Why government should be involved with marriage: First, people are going to engage in sexual relations with each other. For the vast majority of people, such sexual relations can and often do result in the conception of a child. Allow me to exclude from this assumption engagement in “alternative sexual acts” however common they may be, exclusively gay persons, infertile persons, women past menopause, etc. I’m making a gross generalization with an awareness that there are many (though overall still a minority) exceptions to it. Among a large percentage of such persons, one or more children are wanted.
Society considers itself responsible for assuring that children too young to work receive proper care to enable them to grow into the next generation of productive adults. (Note that this does not presuppose government responsibility to provide or finance that care. Government may be libertarian, depending on charitable means to provide it, or may mandate that parents provide it.)
It is socially beneficial that every child have a caring nurturing parent (whether biological or adoptive) providing for it. Given our social structure, there is a strong advantage to having two adults providing that care. This corresponds well to the two adults it requires to procreate.
There may be circumstances (“deadbeat dads,” “unfit mothers,” etc. – see any daytime talk show for examples) where the state is obliged to step in and arrange for a child to receive that proper care.
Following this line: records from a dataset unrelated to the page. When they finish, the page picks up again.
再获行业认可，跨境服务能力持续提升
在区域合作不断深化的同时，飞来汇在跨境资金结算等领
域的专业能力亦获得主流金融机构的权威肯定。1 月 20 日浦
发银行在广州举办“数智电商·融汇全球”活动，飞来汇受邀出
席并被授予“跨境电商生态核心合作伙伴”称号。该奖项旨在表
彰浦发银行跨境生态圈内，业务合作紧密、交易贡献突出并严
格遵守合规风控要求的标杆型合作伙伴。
But in general, it is considered far more advantageous to give legal recognition, and often tax advantages, to the desire of a couple which wishes to spend the remainder of their lives together with appropriate boinking and consequent offspring. This assures that there are two adults present and providing for the care of the child(ren) which they have produced, at little or no cost to the state.
Marriage is not exclusively religious: There is absolutely no correlation between the desire of two people to commit to each other and their putative religious faith. Atheists fall in love just as often as fundamentalists, and every gradation betwen. However, marriage is seen by some faiths as entailing a religious commitment. One makes promises before God, the gods, the tutelary god of marital unions, one’s ancestors, or Whomever, relative to the union one is committing to in marriage. These commitments are similar to the ones the state tends to seek the marrying couple to make to assure the care of the resulting offspring. So there is no clear and practical reason why the religious officiant (priest, pastor, rabbi, bishop, whatever) should not function as agent of the state in receiving those commitments. This meets the Lemon test, in that there is a clear secular purpose distinct from the religious one, and far from entangling government in religion, it reduces the duty on government by enabling the clergy to assume a share of the duties of the marriage-officiant civil official, as regards their own co-religionists.
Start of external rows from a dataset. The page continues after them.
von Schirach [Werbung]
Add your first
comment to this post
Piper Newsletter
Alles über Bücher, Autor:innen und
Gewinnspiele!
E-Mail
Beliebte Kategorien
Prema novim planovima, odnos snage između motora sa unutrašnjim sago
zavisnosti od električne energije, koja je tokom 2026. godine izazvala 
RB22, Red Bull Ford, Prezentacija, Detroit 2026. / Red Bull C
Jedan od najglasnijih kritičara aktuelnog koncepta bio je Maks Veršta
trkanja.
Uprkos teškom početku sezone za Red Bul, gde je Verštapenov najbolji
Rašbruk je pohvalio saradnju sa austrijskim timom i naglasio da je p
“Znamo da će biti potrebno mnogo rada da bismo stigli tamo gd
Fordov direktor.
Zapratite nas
Marriage requires some degree of regulation: Children become capable of receiving sexual pleasure at a much younger age than is required for mature commitment to a lifelong marriage. For most people this is the early teens; for a substatial minority of people, sexual arousal, sometimes even with orgasm, occurs before full puberty. Childhood/adolescent crushes on adults are a staple of human experience. Adolescents pair-bond and proceed as far in sexual relationships as they consider socially acceptable (note, not as far as their parents do, as far as they do). But these relationships are not (usually) stable lifelong commitments, but temporary emotion-based reactions. The result is a very fertile breeding ground for pedophilia and for unstable underage marriages. So obliging commitment for marriage to require a certain degree of maturity (generally an age of consent, often with parental or judicial signoff required for marriages at a younger second tier of ages) is beneficial to the goal of providing stable adult parentage for minor children.
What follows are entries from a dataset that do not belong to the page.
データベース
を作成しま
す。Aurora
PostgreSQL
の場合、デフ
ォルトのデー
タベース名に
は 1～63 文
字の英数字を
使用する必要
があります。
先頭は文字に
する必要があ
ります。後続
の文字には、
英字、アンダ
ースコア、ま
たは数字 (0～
Marriage does not require fertility. The array of factors that lead a couple to desire to contract marriage is as manifold and rich as are the varieties of human experience. The ability to jointly beget and bear a child is not a mandative factor. It is here that we bring back into the discussion those people we excluded from the generalization in the first paragraph. Because adoption, fostering, and other modes of provision for children by others than their biological mother and father, are fully acceptable ways of handling society’s requirement that children be provided for. And some couples will wish to take advantage of the nature of the marital commitment towards each other without any desire to add children to the mix.
Hence: The nature of pair-bonding, and the social requirement to assure children are provided for, make marriage an institution which requires to be encouraged. A delimitation on the basis of maturity is a good one. But other limitations are mandated by personal (often religious), not social definitions of marriage, and need not be applied. (I call on all participants to place tripartite and higher-level marriages and bigamous concurrent marriages in a separate thread, to avoid confusing the discussion with the sorts of extraneous complications such relationships necessarily entail legally.)